TASK OBJECTIVE: Your reply should be the records below, duplicated exactly, with any picture removed.

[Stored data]
• • •
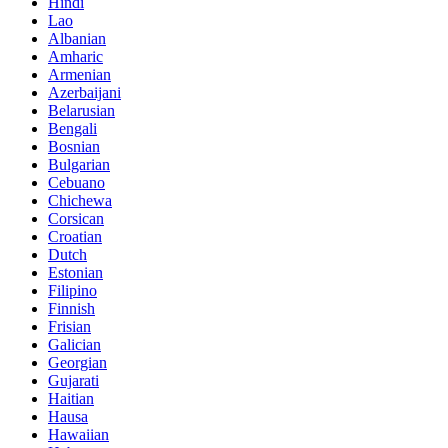
Hindi
Lao
Albanian
Amharic
Armenian
Azerbaijani
Belarusian
Bengali
Bosnian
Bulgarian
Cebuano
Chichewa
Corsican
Croatian
Dutch
Estonian
Filipino
Finnish
Frisian
Galician
Georgian
Gujarati
Haitian
Hausa
Hawaiian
• • •
TASK RESPONSE:
Hindi
Lao
Albanian
Amharic
Armenian
Azerbaijani
Belarusian
Bengali
Bosnian
Bulgarian
Cebuano
Chichewa
Corsican
Croatian
Dutch
Estonian
Filipino
Finnish
Frisian
Galician
Georgian
Gujarati
Haitian
Hausa
Hawaiian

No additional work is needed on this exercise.